Search code examples
sitecorelucene.netsitecore8accent-insensitive

Sitecore lucene greek search is accent sensitive?


On a default Sitecore 8 installation, I have a bucket with quite a few items in it. When I issue a content search query on a RTE field in the Greek language, it seems that Sitecore treats the search term in an accent sensitive way, which is wrong for Greek.

Can someone point me to the right direction into making the index accent insensitive for Greek?


Solution

  • It seems that the issue was with the way Sitecore understands cultures and assigns culture execution context to its searches and indexes.

    For the particular solution, we had renamed the "el-GR" language to "el" (to show "nicely" in the url).

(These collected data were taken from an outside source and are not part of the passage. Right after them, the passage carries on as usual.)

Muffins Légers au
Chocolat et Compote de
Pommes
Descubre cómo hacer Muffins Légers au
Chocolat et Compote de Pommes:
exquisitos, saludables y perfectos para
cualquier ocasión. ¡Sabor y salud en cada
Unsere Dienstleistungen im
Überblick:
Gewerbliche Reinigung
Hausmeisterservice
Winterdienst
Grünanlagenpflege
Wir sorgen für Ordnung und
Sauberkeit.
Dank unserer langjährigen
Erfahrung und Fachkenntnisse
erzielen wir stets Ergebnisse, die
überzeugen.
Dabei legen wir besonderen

In turn, Sitecore was assigning a CultureInfo with name "el", not "el-GR". But in the defaultIndexConfiguration config file, the Greek analyzer would be assigned only when the CultureInfo of the CultureExecutionContext was el-GR, so the data was actually indexed using the StandardAnalyzer, not the GreekAnalyzer, hence the accent sensitivity.

    We added extra config to cover the case where the CultureInfo has name "el" (copied the "el-GR" config node actually) and after the necessary index rebuild, everything was OK.

    It is rather obscure though why Sitecore would go and alter the name of the CultureInfo object...